Qu’observe-t-on? 45% des élèves issus du décile le plus « pauvre » se retrouvent dans l’enseignement professionnel, et seulement 10% sont toujours dans l’enseignement général ( à 15 ans!). Pour le décile le plus « riche », 85%, au même âge, sont toujours dans l’enseignement général, et seuls 2% sont dans l’enseignement professionnel! Plus grave, 20 % des enfants de 15 ans issus des familles les plus pauvres sont répertoriés comme « autres » ( autrement dit, soit ils ont déjà quitté l’école, soit ils suivent une forme d’enseignement en alternance, soit on ne sait pas où il sont…). 0% des enfants du dernier décile sont dans ce cas! On ne peut donc nier que l’enseignement de la Communauté française et ses filières agissent comme vecteurs de la ségrégation sociale et renforcent les inégalités.

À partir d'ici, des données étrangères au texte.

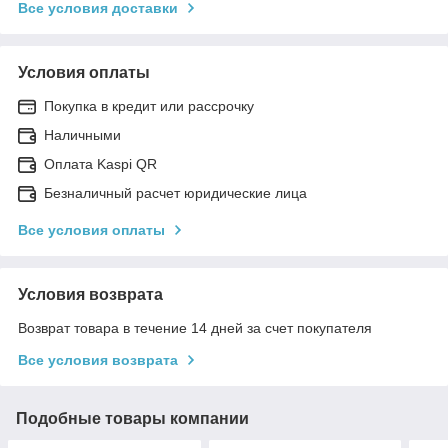
Все условия доставки
Условия оплаты
Покупка в кредит или рассрочку
Наличными
Оплата Kaspi QR
Безналичный расчет юридические лица
Все условия оплаты
Условия возврата
Возврат товара в течение 14 дней за счет покупателя
Все условия возврата
Подобные товары компании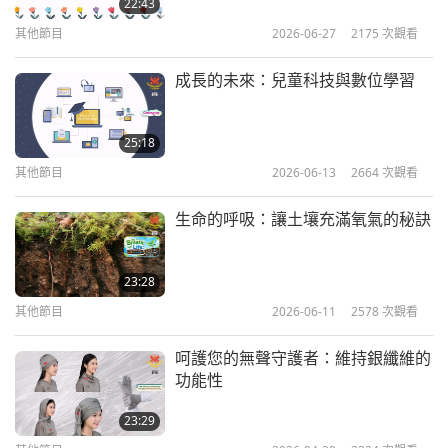
22:43
14:58
嗎？當然去釣魚的話會造很深的業障。因為釣魚是結
其他節目
2026-06-27
2175
次觀看
其他節目
2020-08-12
10928
次觀看
束活生生的生命，他的大限還沒到，他不是照上帝旨
意自然往生的。任何時候我們用自己意志結束眾生的
成長的未來：兒童科技與數位學習
清海無上師（純素者）談肉食造
成的傷害第十集—來世的報應
生命，都會為靈魂產生負擔，那種業障很難洗掉。」
10
「如果我們真的想看到人與動物、自然、天堂彼此之
25:18
14:21
間真正和睦相處，我們必須成為和諧，我們必須融洽
其他節目
2026-06-13
2664
次觀看
其他節目
2020-08-20
9449
次觀看
生活，行為舉止也要協調，包括每次上桌用餐也要有
生命的呼吸：讓土壤充滿氧氣的秘訣
清海無上師（純素者）談肉食造
和諧地飲食行為。和平、愛心、慈悲始於我們的餐
成的傷害第十一集—阻礙靈修
11
盤。我們無法真正稱自己和睦，如果每餐都讓自己的
23:28
13:33
手沾滿無辜動物的血，還有破壞環境和摧毀我們生活
其他節目
2026-06-11
2578
次觀看
其他節目
2020-09-02
9625
次觀看
的地球。當他們集體窒息，緩慢而痛苦地死去之際，
呵護您的無聲守護者：維持銀纖維的
清海無上師（純素者）談肉食造
卻必須將這些魚放到我們餐盤上，我們怎能稱晚餐的
功能性
成的傷害第十二集—有毒的物質
魚是和諧呢？所有經典都說：『種什麼因，得什麼
12
與能量
23:29
果。』」
15:15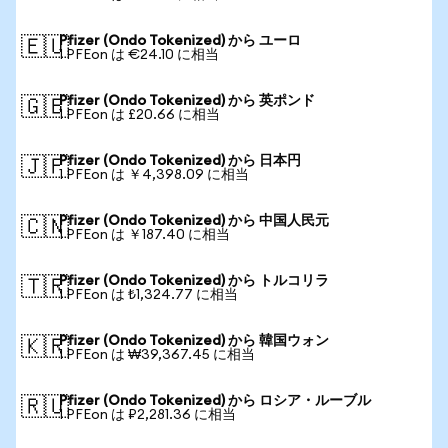
Pfizer (Ondo Tokenized) から ユーロ
🇪🇺
1 PFEon は €24.10 に相当
Pfizer (Ondo Tokenized) から 英ポンド
🇬🇧
1 PFEon は £20.66 に相当
Pfizer (Ondo Tokenized) から 日本円
🇯🇵
1 PFEon は ￥4,398.09 に相当
Pfizer (Ondo Tokenized) から 中国人民元
🇨🇳
1 PFEon は ￥187.40 に相当
Pfizer (Ondo Tokenized) から トルコリラ
🇹🇷
1 PFEon は ₺1,324.77 に相当
Pfizer (Ondo Tokenized) から 韓国ウォン
🇰🇷
1 PFEon は ₩39,367.45 に相当
Pfizer (Ondo Tokenized) から ロシア・ルーブル
🇷🇺
1 PFEon は ₽2,281.36 に相当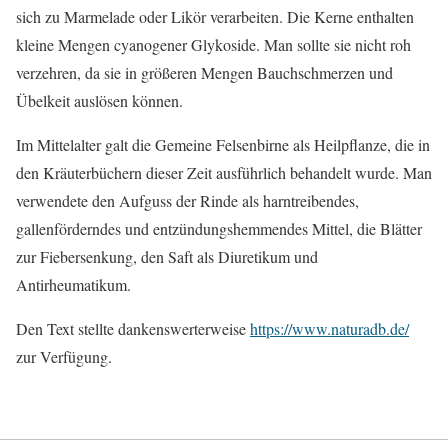
sich zu Marmelade oder Likör verarbeiten. Die Kerne enthalten
kleine Mengen cyanogener Glykoside. Man sollte sie nicht roh
verzehren, da sie in größeren Mengen Bauchschmerzen und
Übelkeit auslösen können.
Im Mittelalter galt die Gemeine Felsenbirne als Heilpflanze, die in
den Kräuterbüchern dieser Zeit ausführlich behandelt wurde. Man
verwendete den Aufguss der Rinde als harntreibendes,
gallenförderndes und entzündungshemmendes Mittel, die Blätter
zur Fiebersenkung, den Saft als Diuretikum und
Antirheumatikum.
Den Text stellte dankenswerterweise
https://www.naturadb.de/
zur Verfügung.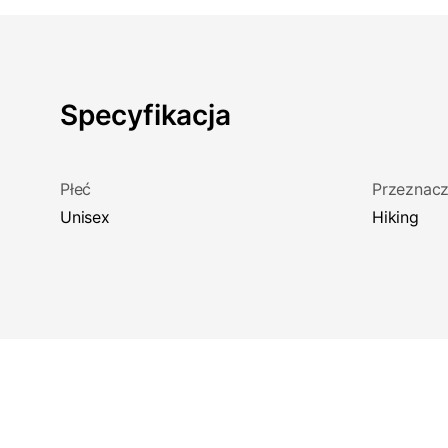
Specyfikacja
Płeć
Przeznacz
Unisex
Hiking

L’enseignant et son rapport à l’intolérable

L’ « enseignant », concept phénoménologique, apparaissant dans les études sociologiques, économiques, dans les programmes et autres documents administratifs, n’existe pas. Il est multiple, multivoque et multiforme. Sortant de l’université, spécialiste « es matière » ayant réussi l’agrégation, ou diplômé d’une école supérieure pédagogique, il entre en classe armé de tout son savoir, de ses connaissances didactiques, de ses expériences effectuées dans telle ou telle école où il a été encadré et guidé comme stagiaire, et, surtout, fort de sa propre expérience personnelle, fruit de ses deux premières décennies vécues en milieu scolaire. Son bagage et son appréhension de l’école résulteront avant tout de son parcours éducatif et de son vécu sociologique, proches d’un égotisme terreau de ce qu’on appelle en sociologie l’ interactionisme symbolique ( théorie sociologique qui soutient que les humains réagissent dans leur milieu et conduisent leurs actes en fonction du sens interprétatif que les faits et les choses ont pour eux, ce sens étant issu des interactions personnelles avec autrui et le réel, donc directement lié à son propre terrain social).

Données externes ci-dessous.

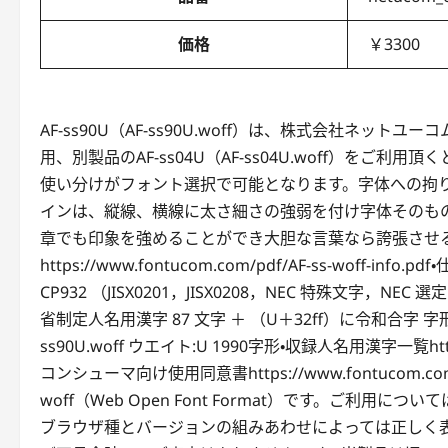
価格
￥3300
AF-ss90U（AF-ss90U.woff）は、株式会社ネットユ
用、別製品のAF-ss04U（AF-ss04U.woff）を
使い分けがフォント選択で可能となります。字体への拘
インは、縦線、横線に太さ細さの強弱を付け字体そのも
章でも印象を強めることができ大胆な言葉なら誇張させる力強さが
https://www.fontucom.com/pdf/AF-ss-woff-info.
CP932 （JISX0201，JISX0208，NEC 特殊文字，
省制定人名用漢字 87 文字 ＋ （U＋32ff）に令和合字 字形は 
ss90U.woff ウエイト:U 1990字形・収録人名用漢字一覧https:/
コンシューマ向け使用同意書https://www.fontucom.com/
woff（Web Open Font Format）です。ご利用に
ブラウザ種とバージョンの組みあわせによっては正しく表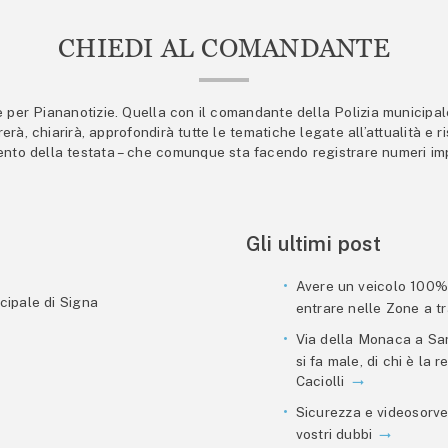
CHIEDI AL COMANDANTE
er Piananotizie. Quella con il comandante della Polizia municipale s
trerà, chiarirà, approfondirà tutte le tematiche legate all’attualità e
mento della testata – che comunque sta facendo registrare numeri imp
Gli ultimi post
Avere un veicolo 100% e
cipale di Signa
entrare nelle Zone a tra
Via della Monaca a San
si fa male, di chi è la
Caciolli
Sicurezza e videosorve
vostri dubbi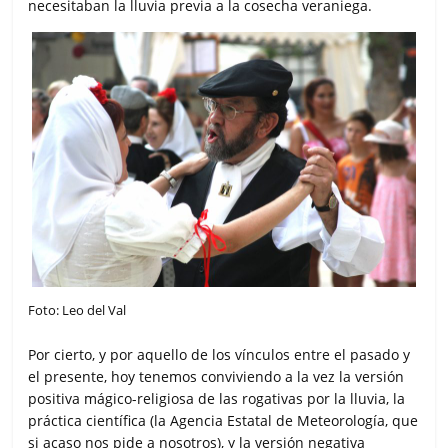
necesitaban la lluvia previa a la cosecha veraniega.
Foto: Leo del Val
Por cierto, y por aquello de los vínculos entre el pasado y
el presente, hoy tenemos conviviendo a la vez la versión
positiva mágico-religiosa de las rogativas por la lluvia, la
práctica científica (la Agencia Estatal de Meteorología, que
si acaso nos pide a nosotros), y la versión negativa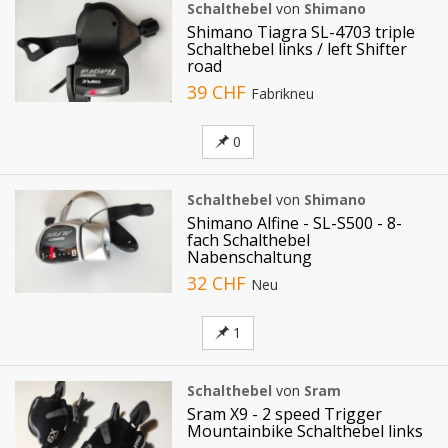
Schalthebel
von
Shimano
Shimano Tiagra SL-4703 triple
Schalthebel links / left Shifter
road
39 CHF
Fabrikneu
0
Schalthebel
von
Shimano
Shimano Alfine - SL-S500 - 8-
fach Schalthebel
Nabenschaltung
32 CHF
Neu
1
Schalthebel
von
Sram
Sram X9 - 2 speed Trigger
Mountainbike Schalthebel links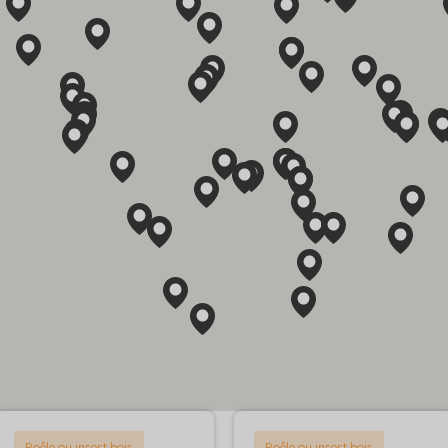
Poêle ou insert bois
Poêle ou insert bois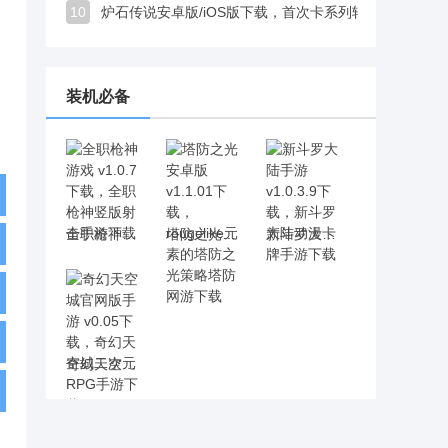
10
炉石传说安卓版/iOS版下载，首次卡系列轮换带来全新对战体验
装机必备
全职枪神游戏 v1.0.7下载，全职枪神竖版射击手游下载
塔防之光安卓版 v1.1.01下载，rougelike元素的塔防之光策略塔防网游下载
新斗罗大陆手游 v1.0.3.9下载，新斗罗大陆动漫卡牌手游下载
奇幻天空城官网版手游 v0.05下载，奇幻天空城二次元RPG手游下载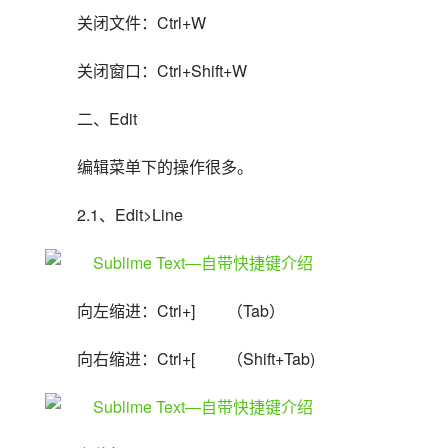
关闭文件：Ctrl+W
关闭窗口：Ctrl+Shift+W
二、Edit
编辑菜单下的操作很多。
2.1、Edit>Line
向左缩进：Ctrl+]　　（Tab）
向右缩进：Ctrl+[　　（Shift+Tab)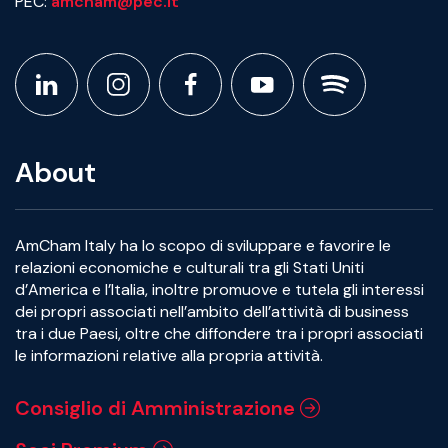
PEC:
amcham@pec.it
About
AmCham Italy ha lo scopo di sviluppare e favorire le
relazioni economiche e culturali tra gli Stati Uniti
d’America e l’Italia, inoltre promuove e tutela gli interessi
dei propri associati nell’ambito dell’attività di business
tra i due Paesi, oltre che diffondere tra i propri associati
le informazioni relative alla propria attività.
Consiglio di Amministrazione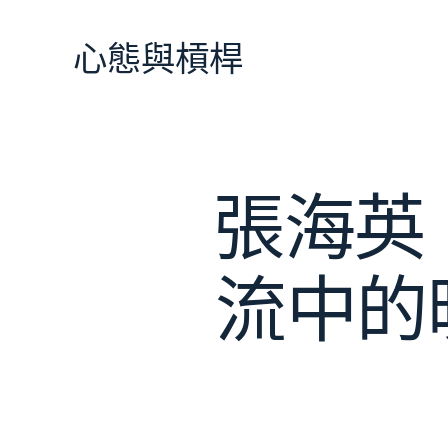
跳
至
心態與槓桿
主
要
內
容
張海英
流中的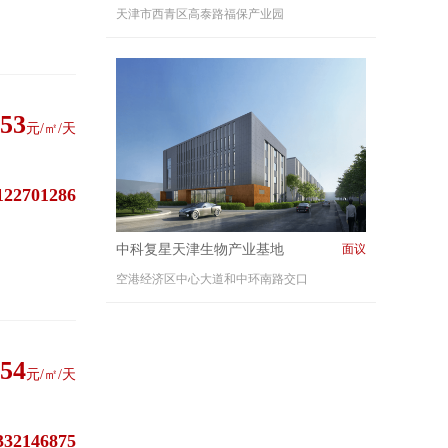
天津市西青区高泰路福保产业园
.53
元/㎡/天
122701286
中科复星天津生物产业基地
面议
空港经济区中心大道和中环南路交口
.54
元/㎡/天
332146875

Comment s’étonner alors que la plupart des enseignants, dont la grosse majorité provient de la classe moyenne et de la petite bourgeoisie (et donc partageant les codes sociaux, culturels et politiques de celles-ci) répètent le schéma et le mode de fonctionnement de cette machine scolaire, même s’ il s’avère que celle-ci est grippée? D’autant plus qu’ils en sont, de par leur cursus suivi et leurs diplômes obtenus, les produits symboles de la réussite possible, baignant dans un milieu scolaire très peu ouvert et d’une inertie forte où se construit une vision du monde sclérosée mais rassurante parce que partagée par l’entourage social.

Accepter l’inacceptable ?

En entrant dans le microcosme de l’école, le nouvel enseignant sera très vite confronté à cette réalité. Et en fonction de l’école où il va exercer, il va rapidement être en contact avec la dure loi de l’exclusion. Qu’il travaille dans une école ouverte qui accueille les élèves en difficulté, ou bien dans une école de la dernière chance ( ce que d’aucuns osent appeler « école poubelle »!). ou qu’il exerce dans un de ces grands collèges formateurs d’élite, très vite l’enseignant sera face à la problématique du choix de son implication personnelle: va-t-il être un des rouages, si minime soit-il, de cette vaste entreprise de reconduction sociale? Sur le terrain, le professeur qui est conscient du rôle émancipateur de l’ Ecole ne pourra que constater la dichotomie d’un système qui prône la démocratie, l’ accès au savoir et à la connaissance pour tous, et l’école de la réussite, mais qui dans la réalité ferme les yeux sur des pratiques antisociales (refus d’inscrire les élèves les plus faibles et exclusion de ceux-ci lors du cursus scolaire sous prétexte de meilleure orientation, détournement d’heures réservées à la remédiation censées aider les plus faibles pour maintenir des formes d’option là ou c’est interdit, utilisation de ces mêmes heures pour dépasser le programme et donc accentuer l’écart entre les plus faibles et les autres, frais scolaires élevés et inaccessibles, activités « scolaires », excursions et autres voyages onéreux,…).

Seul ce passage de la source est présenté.